Les sénateurs ne lâchent pas l’atome
Le Conseil des Etats ne veut pas renoncer au nucléaire. Mais il accepte de donner le dernier mot au peuple pour tout nouveau projet de centrale.
Sans surprise, les sénateurs ont balayé jeudi les deux initiatives «Moratoire plus» et «Sortir du nucléaire». Suivant l’avis du Conseil fédéral, c’est par 24 voix contre 4 que le Conseil des Etats recommande au peuple et aux cantons de les refuser en votation.
La première des deux initiatives demande que l’on inscrive dans la Constitution le moratoire de fait que la Suisse connaît depuis quelques années. Selon ses auteurs, plus aucune autorisation de construire ou d’étendre une installation atomique ne devrait être accordée pendant dix ans.
Plus radicale, l’initiative «Sortir du nucléaire» demande le démantèlement des centrales existantes après 30 ans d’activité et l’interdiction totale d’exploiter à l’avenir l’énergie nucléaire à d’autres fins que celles de la recherche scientifique.
L’affaire du peuple
Si les débats sur les deux initiatives ont été rapidement expédiés, le Conseil des Etats s’est par contre arrêté longuement sur la nouvelle Loi sur l’énergie nucléaire. Ce texte, que le Conseil fédéral présente comme contre-projet indirect aux initiatives, intègre une partie des demandes du mouvement anti-nucléaire.
Selon le message du Gouvernement, toute future centrale «devra refléter l’état le plus récent de la science et de la technique». Et surtout, étant donné l’importance d’une telle décision, toute nouvelle autorisation de construire sera soumise au référendum obligatoire.
Chaudes discussions
Alors que le premier container de déchets vitrifiés est arrivé mercredi au centre d’entreposage de Würenlingen, la question du retraitement a donné lieu à de chaudes discussions.
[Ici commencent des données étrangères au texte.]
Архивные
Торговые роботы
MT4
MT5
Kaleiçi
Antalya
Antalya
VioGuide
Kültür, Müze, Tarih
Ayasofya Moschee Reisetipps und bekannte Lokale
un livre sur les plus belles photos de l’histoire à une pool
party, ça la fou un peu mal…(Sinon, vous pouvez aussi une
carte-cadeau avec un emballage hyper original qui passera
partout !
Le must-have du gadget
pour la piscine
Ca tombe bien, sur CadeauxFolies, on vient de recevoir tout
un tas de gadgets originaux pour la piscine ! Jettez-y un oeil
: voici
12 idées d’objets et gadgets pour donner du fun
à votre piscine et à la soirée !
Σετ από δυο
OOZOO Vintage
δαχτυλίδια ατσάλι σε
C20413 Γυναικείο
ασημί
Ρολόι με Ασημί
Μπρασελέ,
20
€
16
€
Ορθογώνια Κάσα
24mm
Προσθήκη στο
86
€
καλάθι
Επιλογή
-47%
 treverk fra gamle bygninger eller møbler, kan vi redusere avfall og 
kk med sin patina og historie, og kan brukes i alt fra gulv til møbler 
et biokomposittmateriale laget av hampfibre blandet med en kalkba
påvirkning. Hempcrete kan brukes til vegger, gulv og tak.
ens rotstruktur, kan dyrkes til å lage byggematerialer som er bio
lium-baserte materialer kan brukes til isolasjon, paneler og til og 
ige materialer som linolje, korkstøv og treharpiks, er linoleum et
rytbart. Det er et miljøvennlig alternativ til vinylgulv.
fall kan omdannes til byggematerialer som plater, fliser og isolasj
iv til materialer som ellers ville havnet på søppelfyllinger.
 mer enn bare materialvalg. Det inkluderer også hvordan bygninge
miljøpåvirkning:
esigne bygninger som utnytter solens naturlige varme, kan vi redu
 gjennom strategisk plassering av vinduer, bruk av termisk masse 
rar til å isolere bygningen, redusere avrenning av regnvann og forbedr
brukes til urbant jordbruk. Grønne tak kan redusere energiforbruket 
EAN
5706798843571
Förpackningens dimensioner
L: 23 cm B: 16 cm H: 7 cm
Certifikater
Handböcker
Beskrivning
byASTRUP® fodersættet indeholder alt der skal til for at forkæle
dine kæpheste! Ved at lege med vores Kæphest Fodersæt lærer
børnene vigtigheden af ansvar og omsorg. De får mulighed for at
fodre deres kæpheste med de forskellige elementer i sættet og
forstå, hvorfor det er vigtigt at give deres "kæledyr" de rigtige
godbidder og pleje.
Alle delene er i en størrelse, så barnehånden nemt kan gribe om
La technologie mise en œuvre dans les usines française de La Hague et britannique de Sellafield est en effet l’objet de vives controverses. Comme l’a rappelé le Socialiste Gian-Reto Plattner, l’opération produit du plutonium et rejette des substances radioactives dans l’air et dans l’eau.
Pour le Démocrate-chrétien Eugen David, le lobby atomique suisse préfère exporter ses déchets plutôt que de se poser la question de leur évacuation. Moritz Leuenberger est également venu au secours de ceux qui prétendaient interdire purement et simplement le retraitement.
Le ministre de l’énergie a rappelé les actions menées régulièrement par les mouvements écologistes contre les transports de déchets nucléaires.
Dix ans sans retraitement
Mais la majorité du Conseil des Etats a préféré suivre l’avis des Radicaux Rolf Büttiker et Erika Forster, également présidente de sa Commission de l’environnement.
Pour eux, le retraitement est la meilleure technologie actuellement disponible. Et comme la Suisse ne dispose pas d’usine adéquate, elle doit continuer à envoyer ses déchets à l’étranger pour les rapatrier ensuite.
S’ils n’ont pas voulu aller jusqu’à l’interdiction, les sénateurs ont toutefois admis l’idée d’un moratoire sur le retraitement. Passé juillet 2006, date prévue du retour du dernier container en provenance de La Hague, la Suisse ne devrait plus exporter de déchets nucléaires pendant dix ans.
Au final, la Loi est acceptée par 27 voix contre 4. Le paquet part maintenant au Conseil national.